TROISIÈME SUGGESTION

Article 1 de la loi n° 85-677 du 5 juillet 1985 (tendant à l’amélioration de la situation des victimes d’accidents de la circulation et à l’accélération des procédures d’indemnisation)

Les dispositions du présent chapitre s’appliquent, même lorsqu’elles sont transportées en vertu d’un contrat, aux victimes d’un accident de la circulation dans lequel est impliqué un véhicule terrestre à moteur ainsi que ses remorques ou semi-remorques, à l’exception des chemins de fer et des tramways circulant sur des voies qui leur sont propres.

Article L. 211-8 du code des assurances (créé, D. 88-260, 18 mars 1988, art. 2, 2)

Les dispositions de la présente section s’appliquent, même lorsqu’elles sont transportées en vertu d’un contrat, aux victimes d’un accident de la circulation dans lequel est impliqué un véhicule terrestre à moteur ainsi que ses remorques ou semi-remorques, à l’exception des chemins de fer et des tramways circulant sur les voies qui leur sont propres.

Excluant les victimes des accidents provoqués tant par les chemins de fer que par les tramways, ces dispositions sont à l’origine de distorsions importantes pour les victimes selon qu’elles ont été heurtées par un véhicule circulant sur la voie publique ou par un véhicule circulant sur « des voies qui leur sont propres ».
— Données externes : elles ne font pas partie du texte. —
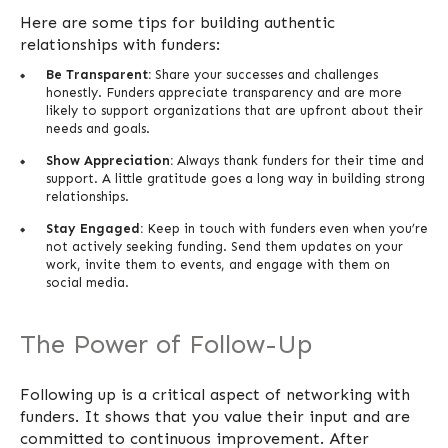
Here are some tips for building authentic
relationships with funders:
Be Transparent:
Share your successes and challenges
honestly. Funders appreciate transparency and are more
likely to support organizations that are upfront about their
needs and goals.
Show Appreciation:
Always thank funders for their time and
support. A little gratitude goes a long way in building strong
relationships.
Stay Engaged:
Keep in touch with funders even when you’re
not actively seeking funding. Send them updates on your
work, invite them to events, and engage with them on
social media.
The Power of Follow-Up
Following up is a critical aspect of networking with
funders. It shows that you value their input and are
committed to continuous improvement. After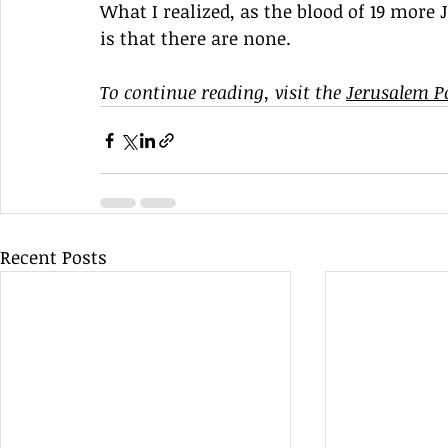
What I realized, as the blood of 19 more 
is that there are none.
To continue reading, visit the 
Jerusalem P
Recent Posts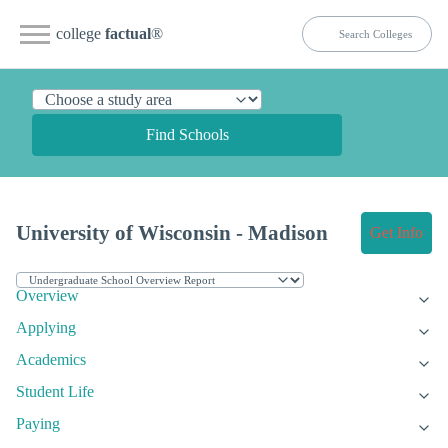
college
factual
®
Find Schools
University of Wisconsin - Madison
Get Info
Overview
Applying
Academics
Student Life
Paying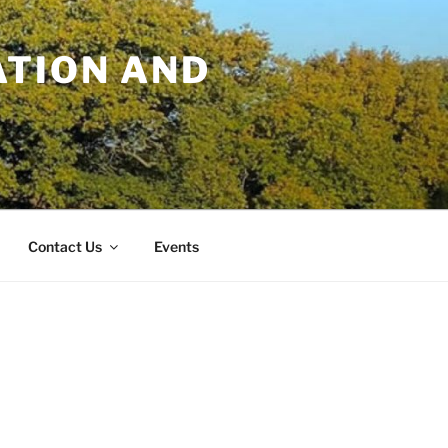
TION AND
Contact Us
Events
Ces dispositions législatives ont été strictement appliquées par deux arrêts de la Deuxième chambre civile de la Cour de cassation :

– le 29 mars 1996 (Bull. n° 108) pour les tramways :

Constitue une voie propre au sens de l’article 1er de la loi du 5 juillet 1985, la voie de circulation réservée aux tramways et séparée de la rue par un terre-plein planté d’arbustes formant haie vive.

Dès lors que la victime d’une collision avec un tramway quitte le terre-plein planté d’arbustes constitutif d’une haie vive faisant obstacle au passage des piétons, pour traverser la chaussée en biais, sans aucune précaution, en courant, au moment où le tramway arrivait à sa hauteur, ce comportement imprévisible et irrésistible de la victime exonère totalement la société gardienne du tramway de la présomption de responsabilité pesant sur elle.

– et le 19 mars 1997 (Bull. n° 78) pour les chemins de fer :

La loi du 5 juillet 1985 n’est pas applicable à un accident survenu entre un train et une automobile à un passage à niveau dès lors que le train circulait sur une voie propre.

La loi de 1985 a en revanche été déclarée applicable aux trolleybus par un arrêt du 12 mai 1993 (Bull. n° 170) :

L’article 1 er de la loi du 5 juillet 1985 exclut seulement du domaine d’application de la loi les véhicules circulant sur une voie ferrée qui leur est propre ; tel n’est pas le cas pour un trolleybus circulant grâce à des câbles aériens dans un couloir de circulation propre.

Il résulte de ce texte, que la Cour de cassation ne peut qu’appliquer une différence de traitement entre les victimes d’autant plus sensible que l’interprétation de la loi de 1985 par la jurisprudence a permis d’améliorer sensiblement la situation des victimes relevant de ce texte.

Alors, notamment, que se développent dans de nombreuses villes les réseaux de tramways, il pourrait se justifier de placer dans la même situation les victimes d’accidents ayant pour origine les véhicules de transport urbain, qu’il s’agisse d’autobus, de trolleybus ou de tramway.

Il conviendrait, à cet effet, de supprimer, dans l’article 1 de la loi du 5 juillet 1985 ainsi qu’à l’article L. 211-8 du code des assurances, les mots : « et des tramways ».